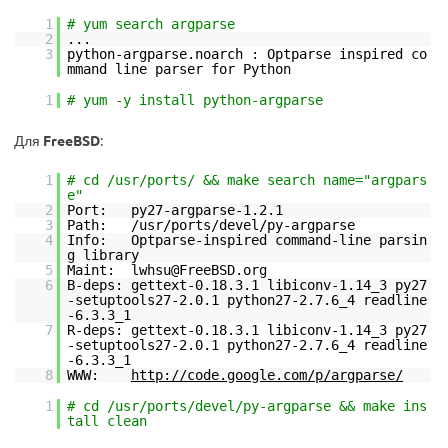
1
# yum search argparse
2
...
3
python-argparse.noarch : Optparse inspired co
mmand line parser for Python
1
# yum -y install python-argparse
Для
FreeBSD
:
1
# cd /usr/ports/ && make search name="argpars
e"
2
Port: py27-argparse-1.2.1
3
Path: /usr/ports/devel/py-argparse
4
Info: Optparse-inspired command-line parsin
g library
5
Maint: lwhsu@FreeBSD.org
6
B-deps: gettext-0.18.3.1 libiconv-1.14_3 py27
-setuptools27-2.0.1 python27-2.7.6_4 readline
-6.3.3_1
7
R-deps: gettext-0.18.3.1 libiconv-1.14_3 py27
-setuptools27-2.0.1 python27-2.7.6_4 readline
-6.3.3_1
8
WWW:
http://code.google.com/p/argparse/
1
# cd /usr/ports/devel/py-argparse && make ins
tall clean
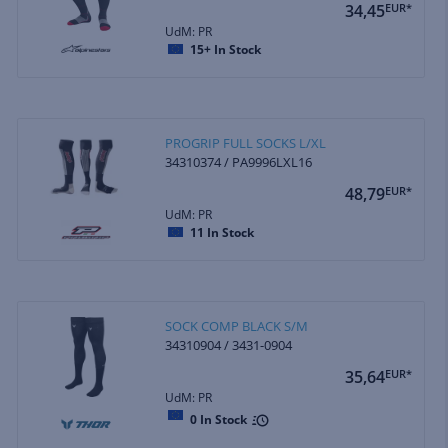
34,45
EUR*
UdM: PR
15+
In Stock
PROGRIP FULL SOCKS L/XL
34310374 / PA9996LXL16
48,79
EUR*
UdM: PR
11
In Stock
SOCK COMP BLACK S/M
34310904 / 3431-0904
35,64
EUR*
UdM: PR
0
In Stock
---
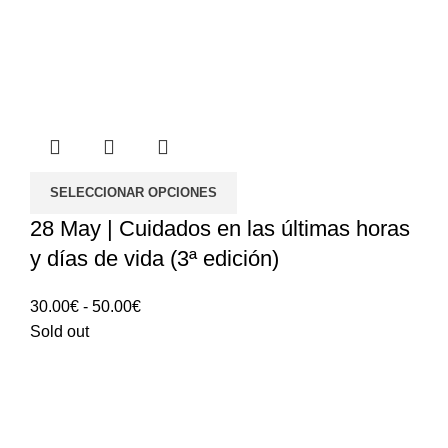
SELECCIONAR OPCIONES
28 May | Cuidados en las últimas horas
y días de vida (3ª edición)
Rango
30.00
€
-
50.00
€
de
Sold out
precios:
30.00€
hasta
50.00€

• [PROMPT]: What number of lines in the records contain the word "deps"? Answer with that number alone.

• [ANSWER SPACE]: 2